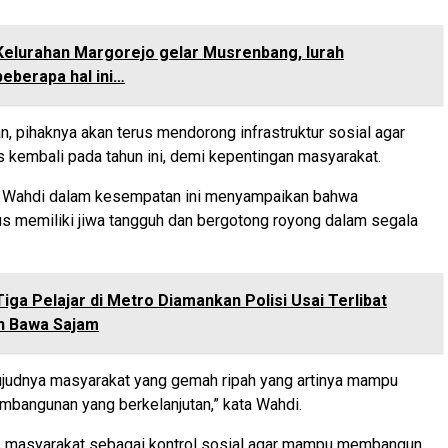
Kelurahan Margorejo gelar Musrenbang, lurah
eberapa hal ini…
n, pihaknya akan terus mendorong infrastruktur sosial agar
as kembali pada tahun ini, demi kepentingan masyarakat.
, Wahdi dalam kesempatan ini menyampaikan bahwa
s memiliki jiwa tangguh dan bergotong royong dalam segala
Tiga Pelajar di Metro Diamankan Polisi Usai Terlibat
n Bawa Sajam
ujudnya masyarakat yang gemah ripah yang artinya mampu
bangunan yang berkelanjutan,” kata Wahdi.
a, masyarakat sebagai kontrol sosial agar mampu membangun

####################

=== Your objective ===
Scan the records for the string "Wahdi" and report each line where it occurs.

=== Response to this task ===
, Wahdi dalam kesempatan ini menyampaikan bahwa
bangunan yang berkelanjutan,” kata Wahdi.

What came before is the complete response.